= DIRECTIONS FOR THIS TASK =
Of all the lines in the entries, how many carry the word "специалистов"? The reply is that number and no more.

[Extracted page text data]
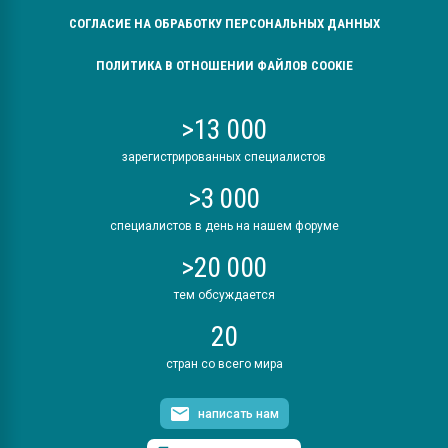
СОГЛАСИЕ НА ОБРАБОТКУ ПЕРСОНАЛЬНЫХ ДАННЫХ
ПОЛИТИКА В ОТНОШЕНИИ ФАЙЛОВ COOKIE
>13 000
зарегистрированных специалистов
>3 000
специалистов в день на нашем форуме
>20 000
тем обсуждается
20
стран со всего мира
написать нам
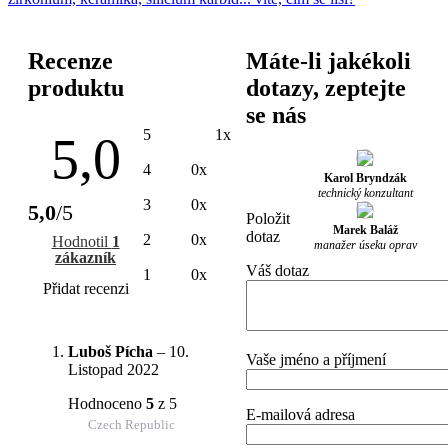
Recenze
Máte-li jakékoli
produktu
dotazy, zeptejte
se nás
5
1x
5,0
4
0x
Karol Bryndzák
technický konzultant
3
0x
5,0
/5
Položit
Marek Baláž
dotaz
2
0x
Hodnotil
1
manažer úseku oprav
zákazník
Váš dotaz
1
0x
Přidat recenzi
Luboš Pícha
–
10.
Vaše jméno a příjmení
Listopad 2022
Hodnoceno
5
z 5
E-mailová adresa
Czech Republic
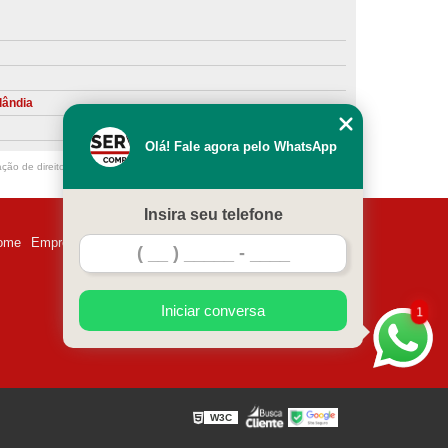
ntiva de Compressor Parafuso
eventiva de Compressores
sores de Ar
Compressor Schulz Manutenção
lândia
ompressores
Manutenção Compressor
Olá! Fale agora pelo WhatsApp
r
Manutenção Compressor de Ar Direto
ação de direito autoral – artigo 184 do Código Penal –
Lei 9610/98 - Lei de
chulz
Manutenção Compressor Parafuso
Insira seu telefone
ulz
Manutenção de Compressor de Ar
ome
Empresa
Missão
Serviços
Contato
Mapa do site
 em Compressor de Ar
ompressor de Ar Comprimido
Iniciar conversa
1
essor
Loja de Peças para Compressor de Ar
res
Manutenção para Compressor de Ar
eças de Reposição para Compressores de Ar
W3C
z
Peças para Compressor Atlas Copco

= TASK OUTPUT =
2